Like all water-rich vegetables, eggplant lends itself well to the microwave. It cooks in a small amount of water, covered, for a few minutes at maximum power, cut into cubes or slices, or cut in half, taking care to prick the skin and seasoning (salt, pepper, basil, garlic, cumin).
6. CHICKEN BREAST
Because its water and fat composition is very homogeneous, chicken breast comes out very tender from the microwave, provided it is cooked at medium power (400 W). In terms of time, we don’t hesitate to go little by little.

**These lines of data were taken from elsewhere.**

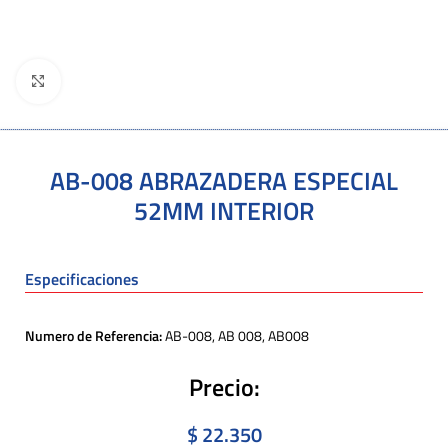
Click to enlarge
AB-008 ABRAZADERA ESPECIAL
52MM INTERIOR
Especificaciones
Numero de Referencia:
AB-008, AB 008, AB008
Precio:
$
22.350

For more flavor, we accompany it with a touch of curry,a bed of onion, prunes or vegetables (zucchini, cherry tomatoes, etc.) which will release a little water in addition to the taste.
Tip for cleaning the microwave oven
To clean and rid the microwave of bad smells, heat a bowl of water with lemon juice or white vinegar for ten minutes. leave for a few minutes then clean the walls with a microfiber cloth. to disinfect a sponge, moisten it and put it in the microwave for a few seconds at full power.
Harmless waves and no toxic by-products
Waves ? Just the word arouses fears… Wrongly, at least concerning the microwave. “Many independent scientific studies show that microwave waves are no longer a controversial subject today, assures Dr Philippe Pouillart. They have nothing to do with the waves from our mobile phones, and there is no trace of them left in the food or in the oven after use. There is also no risk of being ‘irradiated’ by staying close to your microwave, especially since the standards are very strict. ” As for this idea (received) according to which cooking in the microwave would lead to the appearance of toxic molecules, this is not the case. Like any method of cooking, the microwave changes the structure of the food to make it more digestible – that’s the point. “But the advantage of the microwave is that it does not generate neoformed products like the Maillard products”, recalls the specialist.
We are more wary of the container
“The toxicity, if any, will come from misuse of the containers”, believes Philippe Pouillart. At high temperatures, certain substances present in packaging, in particular plastics, are in fact likely to migrate towards the food. “If we use stretch film or a plastic container, we check that it has the number 2, 4 or 5 surrounded by a triangle, continues the expert. But the best is to use a glass or enamelled ceramic container. ” And as a precaution, we can only advise you to avoid all plastic… In a 2015 opinion, ANSES also called on consumers to carefully follow the recommendations (power and cooking time) indicated on the packaging of products to be heated in the microwave.